In RSA: Fast factorization of N if d and e are known a comment under the OPs question stated that if the encrytion exponent $e$ is small compared to $N=p\cdot q$ for the RSA-primes $p,q$ (like $e<\sqrt{N}$) one could find $k$ in $de=1+k\varphi(N)$ by rounding $\frac{de}{N}$ as $k$ is an integer and $\varphi(N)\approx N$.
I don't know how to show this rigorously as I don't find a way to use $e<\sqrt{N}$ and I'm unsure whether the floor function or some other approximation was meant. (For the following i went with the floor as it seemed to be the most reasonable)
As $\varphi(N)\le N$ I know that: $$k=\left\lfloor \frac{1}{N}+k\right\rfloor\ge\left\lfloor \frac{de}{N}\right\rfloor$$ As $\varphi(N)=N-p-q+1$ is also know that: \begin{align*} \left\lfloor\frac{de}{N}\right\rfloor&=\left\lfloor\frac{1}{N}+k\frac{\varphi(N)}{N}\right\rfloor\\ &=\left\lfloor\frac{1}{N}+k\frac{pq-p-q+1}{pq}\right\rfloor\\ &=\left\lfloor\frac{1}{N}+k\left(\frac{1}{N}-\frac{1}{q}-\frac{1}{p}\right)\right\rfloor+k \end{align*} So it would be nice to have $\left\lfloor\frac{1}{N}+k\left(\frac{1}{N}-\frac{1}{q}-\frac{1}{p}\right)\right\rfloor=0$ as this would show the preposition.

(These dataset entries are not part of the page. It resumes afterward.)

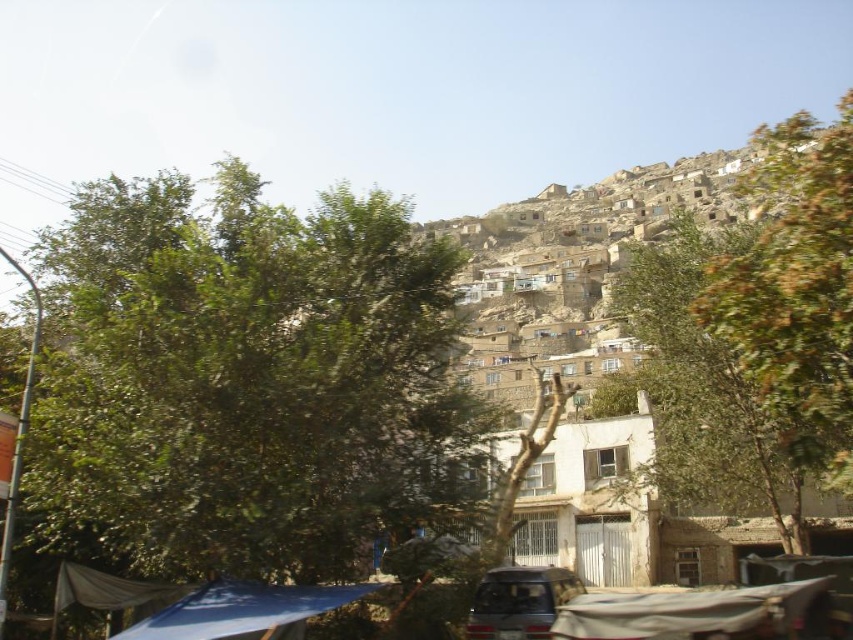 Between green leafy tree at center and green leafy tree at upper center, which one appears on the right side from the viewer's perspective?

From the viewer's perspective, green leafy tree at upper center appears more on the right side.

Is point (263, 497) positioned before point (660, 474)?

Yes, it is.

The width and height of the screenshot is (853, 640). Identify the location of green leafy tree at center. (245, 381).

Does green leafy tree at upper center have a greater height compared to metallic gray car at lower center?

Yes.

Between green leafy tree at upper center and metallic gray car at lower center, which one is positioned lower?

metallic gray car at lower center is below.

Who is more forward, (747, 444) or (505, 637)?

Point (505, 637)

Find the location of a particular element. green leafy tree at upper center is located at coordinates pos(706,390).

Between beige fabric canopy at lower right and metallic gray car at lower center, which one is positioned higher?

beige fabric canopy at lower right

Is beige fabric canopy at lower right closer to the viewer compared to metallic gray car at lower center?

Yes.

Which is in front, point (683, 605) or point (553, 589)?

Positioned in front is point (683, 605).

Find the location of `beige fabric canopy at lower right`. beige fabric canopy at lower right is located at coordinates (706, 612).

Does this result even hold true?
A small $e$ is not an issue for factoring $N$, a relatively small $d$ is (this can be attacked by the continued fraction technique, or lattices). Typically in modern systems $e=2^{16}+1$ is quite common, as it's prime and has only two bits set, so makes for relatively fast encryption or signature checking. If both $e$ and $d$ are known, there is a fast probabilistic attack to factor $N$ (as you linked to). So $d$ really has to be kept secret (of course) and cannot be chosen conventiently small (for fast decryption, say); this would typically make $e$ large (and suspicious: $e$'s that are not small stand out, and are inefficient ) and attackers would probably break $d$ and thus $N$ and the system.. A small $e$ alone gets you no advantage...